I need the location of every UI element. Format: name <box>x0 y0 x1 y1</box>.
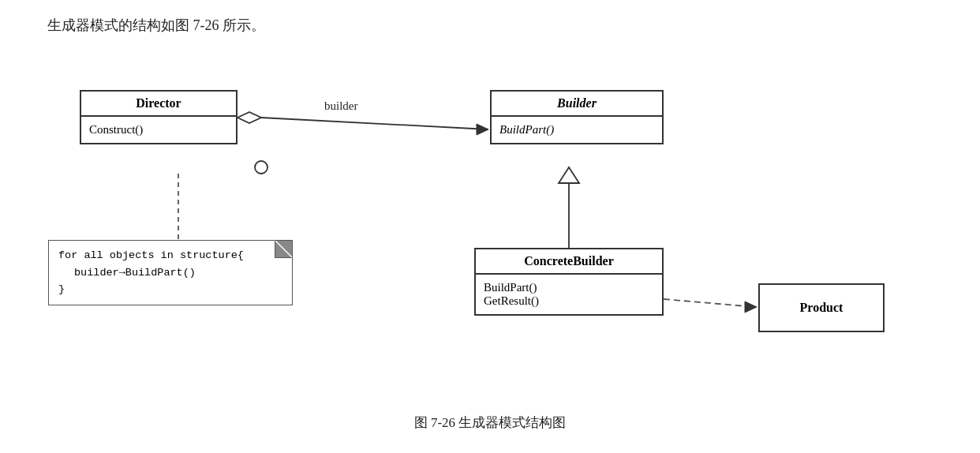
page: 生成器模式的结构如图 7-26 所示。 Director Construct()… <box>0 0 980 453</box>
concretebuilder-method2: GetResult() <box>484 294 654 308</box>
builder-label: builder <box>324 99 358 112</box>
concretebuilder-box: ConcreteBuilder BuildPart() GetResult() <box>474 248 664 316</box>
concretebuilder-body: BuildPart() GetResult() <box>476 275 662 314</box>
builder-body: BuildPart() <box>492 117 662 143</box>
note-corner <box>275 241 292 258</box>
note-line3: } <box>58 281 282 298</box>
product-box: Product <box>758 283 885 332</box>
note-line2: builder→BuildPart() <box>58 264 282 282</box>
concrete-product-line <box>664 299 755 307</box>
director-builder-arrow <box>477 124 488 135</box>
builder-method: BuildPart() <box>499 123 554 136</box>
concrete-product-arrow <box>745 301 757 313</box>
director-builder-line <box>261 118 488 129</box>
product-title: Product <box>760 285 883 331</box>
diagram-area: Director Construct() Builder BuildPart()… <box>32 51 948 406</box>
inheritance-triangle <box>559 167 579 183</box>
intro-text: 生成器模式的结构如图 7-26 所示。 <box>47 16 948 35</box>
builder-box: Builder BuildPart() <box>490 90 664 144</box>
director-box: Director Construct() <box>80 90 238 144</box>
caption: 图 7-26 生成器模式结构图 <box>32 414 948 432</box>
note-line1: for all objects in structure{ <box>58 247 282 264</box>
builder-title: Builder <box>492 92 662 117</box>
aggregation-diamond <box>238 112 261 123</box>
concretebuilder-title: ConcreteBuilder <box>476 249 662 275</box>
director-method: Construct() <box>89 123 143 136</box>
director-body: Construct() <box>81 117 236 143</box>
director-title: Director <box>81 92 236 117</box>
note-box: for all objects in structure{ builder→Bu… <box>48 240 293 305</box>
construct-lollipop <box>255 161 267 174</box>
concretebuilder-method1: BuildPart() <box>484 281 654 294</box>
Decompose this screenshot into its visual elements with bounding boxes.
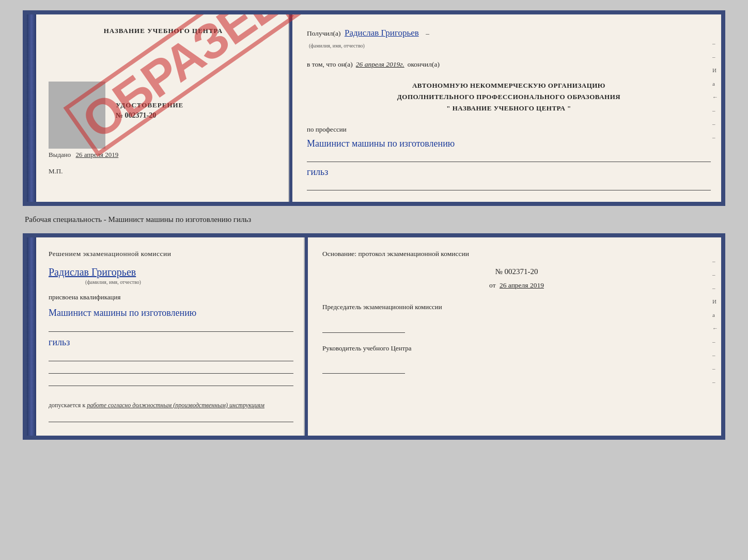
right-side-marks-bottom: – – – И а ← – – – – xyxy=(712,258,718,385)
org-line3: " НАЗВАНИЕ УЧЕБНОГО ЦЕНТРА " xyxy=(446,104,571,112)
between-label: Рабочая специальность - Машинист машины … xyxy=(23,215,725,224)
top-left-panel: НАЗВАНИЕ УЧЕБНОГО ЦЕНТРА ОБРАЗЕЦ УДОСТОВ… xyxy=(36,14,289,202)
person-name-cursive: Радислав Григорьев xyxy=(49,266,293,278)
chairman-sig-line xyxy=(322,325,405,333)
doc-spine-left xyxy=(27,14,36,202)
chairman-block: Председатель экзаменационной комиссии xyxy=(322,302,711,333)
received-line: Получил(а) Радислав Григорьев – (фамилия… xyxy=(307,26,711,51)
chairman-label: Председатель экзаменационной комиссии xyxy=(322,302,711,312)
protocol-date: от 26 апреля 2019 xyxy=(322,281,711,290)
director-label: Руководитель учебного Центра xyxy=(322,343,711,354)
protocol-number: № 002371-20 xyxy=(322,267,711,276)
protocol-date-prefix: от xyxy=(489,281,495,289)
issued-date-value: 26 апреля 2019 xyxy=(76,151,119,158)
right-side-marks-top: – – И а ← – – – xyxy=(712,40,718,140)
qual-underline4 xyxy=(49,377,293,386)
allowed-italic: работе согласно должностным (производств… xyxy=(87,402,264,409)
profession-underline xyxy=(307,153,711,162)
qual-underline1 xyxy=(49,323,293,332)
protocol-date-value: 26 апреля 2019 xyxy=(500,281,544,289)
profession-underline2 xyxy=(307,181,711,190)
top-document: НАЗВАНИЕ УЧЕБНОГО ЦЕНТРА ОБРАЗЕЦ УДОСТОВ… xyxy=(23,10,725,206)
school-name-top: НАЗВАНИЕ УЧЕБНОГО ЦЕНТРА xyxy=(49,27,278,35)
bottom-left-panel: Решением экзаменационной комиссии Радисл… xyxy=(36,237,305,436)
allowed-prefix: допускается к xyxy=(49,402,85,409)
fio-hint-top: (фамилия, имя, отчество) xyxy=(309,43,365,49)
profession-label: по профессии xyxy=(307,125,711,134)
date-line: в том, что он(а) 26 апреля 2019г. окончи… xyxy=(307,60,711,69)
cert-number: № 002371-20 xyxy=(116,111,278,120)
date-suffix: окончил(а) xyxy=(408,60,440,69)
received-name: Радислав Григорьев xyxy=(345,28,419,38)
org-line2: ДОПОЛНИТЕЛЬНОГО ПРОФЕССИОНАЛЬНОГО ОБРАЗО… xyxy=(397,93,620,101)
issued-date: Выдано 26 апреля 2019 xyxy=(49,151,278,159)
decision-title: Решением экзаменационной комиссии xyxy=(49,250,293,258)
org-line1: АВТОНОМНУЮ НЕКОММЕРЧЕСКУЮ ОРГАНИЗАЦИЮ xyxy=(412,82,605,89)
profession-cursive-2: гильз xyxy=(307,165,711,179)
bottom-document: Решением экзаменационной комиссии Радисл… xyxy=(23,233,725,440)
qual-cursive-1: Машинист машины по изготовлению xyxy=(49,306,293,321)
qual-underline2 xyxy=(49,352,293,361)
received-prefix: Получил(а) xyxy=(307,29,341,37)
date-value: 26 апреля 2019г. xyxy=(356,60,404,69)
profession-cursive-1: Машинист машины по изготовлению xyxy=(307,137,711,151)
photo-placeholder xyxy=(49,82,105,149)
director-sig-line xyxy=(322,365,405,374)
cert-word: УДОСТОВЕРЕНИЕ xyxy=(116,101,278,109)
fio-sub-bottom: (фамилия, имя, отчество) xyxy=(49,279,178,285)
qual-cursive-2: гильз xyxy=(49,335,293,350)
mp-label: М.П. xyxy=(49,167,278,175)
allowed-work: допускается к работе согласно должностны… xyxy=(49,401,293,410)
bottom-right-panel: Основание: протокол экзаменационной коми… xyxy=(308,237,721,436)
top-right-panel: Получил(а) Радислав Григорьев – (фамилия… xyxy=(292,14,721,202)
director-block: Руководитель учебного Центра xyxy=(322,343,711,374)
doc-spine-bottom-left xyxy=(27,237,36,436)
allowed-underline xyxy=(49,413,293,422)
issued-label: Выдано xyxy=(49,151,71,158)
basis-title: Основание: протокол экзаменационной коми… xyxy=(322,250,711,258)
org-block: АВТОНОМНУЮ НЕКОММЕРЧЕСКУЮ ОРГАНИЗАЦИЮ ДО… xyxy=(307,80,711,114)
date-prefix: в том, что он(а) xyxy=(307,60,353,69)
assigned-qual-label: присвоена квалификация xyxy=(49,293,293,301)
qual-underline3 xyxy=(49,364,293,374)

» What needs to be done
Word for word, reproduce all of the data, but keep out the pictures.

» Solution for this problem
I need the location of every UI element. Format: name <box>x0 y0 x1 y1</box>.
page: 生成器模式的结构如图 7-26 所示。 Director Construct()… <box>0 0 980 453</box>
concretebuilder-method2: GetResult() <box>484 294 654 308</box>
builder-label: builder <box>324 99 358 112</box>
concretebuilder-box: ConcreteBuilder BuildPart() GetResult() <box>474 248 664 316</box>
concretebuilder-body: BuildPart() GetResult() <box>476 275 662 314</box>
builder-body: BuildPart() <box>492 117 662 143</box>
note-corner <box>275 241 292 258</box>
note-line3: } <box>58 281 282 298</box>
product-box: Product <box>758 283 885 332</box>
note-line2: builder→BuildPart() <box>58 264 282 282</box>
concrete-product-line <box>664 299 755 307</box>
director-builder-arrow <box>477 124 488 135</box>
builder-method: BuildPart() <box>499 123 554 136</box>
concrete-product-arrow <box>745 301 757 313</box>
director-builder-line <box>261 118 488 129</box>
product-title: Product <box>760 285 883 331</box>
diagram-area: Director Construct() Builder BuildPart()… <box>32 51 948 406</box>
inheritance-triangle <box>559 167 579 183</box>
intro-text: 生成器模式的结构如图 7-26 所示。 <box>47 16 948 35</box>
builder-box: Builder BuildPart() <box>490 90 664 144</box>
director-box: Director Construct() <box>80 90 238 144</box>
caption: 图 7-26 生成器模式结构图 <box>32 414 948 432</box>
note-line1: for all objects in structure{ <box>58 247 282 264</box>
builder-title: Builder <box>492 92 662 117</box>
aggregation-diamond <box>238 112 261 123</box>
concretebuilder-title: ConcreteBuilder <box>476 249 662 275</box>
director-method: Construct() <box>89 123 143 136</box>
director-body: Construct() <box>81 117 236 143</box>
director-title: Director <box>81 92 236 117</box>
note-box: for all objects in structure{ builder→Bu… <box>48 240 293 305</box>
construct-lollipop <box>255 161 267 174</box>
concretebuilder-method1: BuildPart() <box>484 281 654 294</box>
Decompose this screenshot into its visual elements with bounding boxes.
right-side-marks-bottom: – – – И а ← – – – – xyxy=(712,258,718,385)
org-line3: " НАЗВАНИЕ УЧЕБНОГО ЦЕНТРА " xyxy=(446,104,571,112)
between-label: Рабочая специальность - Машинист машины … xyxy=(23,215,725,224)
top-left-panel: НАЗВАНИЕ УЧЕБНОГО ЦЕНТРА ОБРАЗЕЦ УДОСТОВ… xyxy=(36,14,289,202)
person-name-cursive: Радислав Григорьев xyxy=(49,266,293,278)
chairman-sig-line xyxy=(322,325,405,333)
doc-spine-left xyxy=(27,14,36,202)
chairman-block: Председатель экзаменационной комиссии xyxy=(322,302,711,333)
received-line: Получил(а) Радислав Григорьев – (фамилия… xyxy=(307,26,711,51)
chairman-label: Председатель экзаменационной комиссии xyxy=(322,302,711,312)
protocol-date: от 26 апреля 2019 xyxy=(322,281,711,290)
director-label: Руководитель учебного Центра xyxy=(322,343,711,354)
protocol-number: № 002371-20 xyxy=(322,267,711,276)
protocol-date-prefix: от xyxy=(489,281,495,289)
issued-date-value: 26 апреля 2019 xyxy=(76,151,119,158)
right-side-marks-top: – – И а ← – – – xyxy=(712,40,718,140)
qual-underline4 xyxy=(49,377,293,386)
allowed-italic: работе согласно должностным (производств… xyxy=(87,402,264,409)
profession-underline xyxy=(307,153,711,162)
qual-underline1 xyxy=(49,323,293,332)
protocol-date-value: 26 апреля 2019 xyxy=(500,281,544,289)
profession-underline2 xyxy=(307,181,711,190)
top-document: НАЗВАНИЕ УЧЕБНОГО ЦЕНТРА ОБРАЗЕЦ УДОСТОВ… xyxy=(23,10,725,206)
school-name-top: НАЗВАНИЕ УЧЕБНОГО ЦЕНТРА xyxy=(49,27,278,35)
bottom-left-panel: Решением экзаменационной комиссии Радисл… xyxy=(36,237,305,436)
allowed-prefix: допускается к xyxy=(49,402,85,409)
fio-hint-top: (фамилия, имя, отчество) xyxy=(309,43,365,49)
profession-label: по профессии xyxy=(307,125,711,134)
date-line: в том, что он(а) 26 апреля 2019г. окончи… xyxy=(307,60,711,69)
cert-number: № 002371-20 xyxy=(116,111,278,120)
date-suffix: окончил(а) xyxy=(408,60,440,69)
received-name: Радислав Григорьев xyxy=(345,28,419,38)
org-line2: ДОПОЛНИТЕЛЬНОГО ПРОФЕССИОНАЛЬНОГО ОБРАЗО… xyxy=(397,93,620,101)
issued-date: Выдано 26 апреля 2019 xyxy=(49,151,278,159)
decision-title: Решением экзаменационной комиссии xyxy=(49,250,293,258)
org-line1: АВТОНОМНУЮ НЕКОММЕРЧЕСКУЮ ОРГАНИЗАЦИЮ xyxy=(412,82,605,89)
profession-cursive-2: гильз xyxy=(307,165,711,179)
bottom-document: Решением экзаменационной комиссии Радисл… xyxy=(23,233,725,440)
qual-cursive-1: Машинист машины по изготовлению xyxy=(49,306,293,321)
qual-underline2 xyxy=(49,352,293,361)
received-prefix: Получил(а) xyxy=(307,29,341,37)
date-value: 26 апреля 2019г. xyxy=(356,60,404,69)
profession-cursive-1: Машинист машины по изготовлению xyxy=(307,137,711,151)
photo-placeholder xyxy=(49,82,105,149)
director-sig-line xyxy=(322,365,405,374)
cert-word: УДОСТОВЕРЕНИЕ xyxy=(116,101,278,109)
fio-sub-bottom: (фамилия, имя, отчество) xyxy=(49,279,178,285)
qual-cursive-2: гильз xyxy=(49,335,293,350)
mp-label: М.П. xyxy=(49,167,278,175)
allowed-work: допускается к работе согласно должностны… xyxy=(49,401,293,410)
bottom-right-panel: Основание: протокол экзаменационной коми… xyxy=(308,237,721,436)
top-right-panel: Получил(а) Радислав Григорьев – (фамилия… xyxy=(292,14,721,202)
director-block: Руководитель учебного Центра xyxy=(322,343,711,374)
doc-spine-bottom-left xyxy=(27,237,36,436)
allowed-underline xyxy=(49,413,293,422)
issued-label: Выдано xyxy=(49,151,71,158)
basis-title: Основание: протокол экзаменационной коми… xyxy=(322,250,711,258)
org-block: АВТОНОМНУЮ НЕКОММЕРЧЕСКУЮ ОРГАНИЗАЦИЮ ДО… xyxy=(307,80,711,114)
date-prefix: в том, что он(а) xyxy=(307,60,353,69)
assigned-qual-label: присвоена квалификация xyxy=(49,293,293,301)
qual-underline3 xyxy=(49,364,293,374)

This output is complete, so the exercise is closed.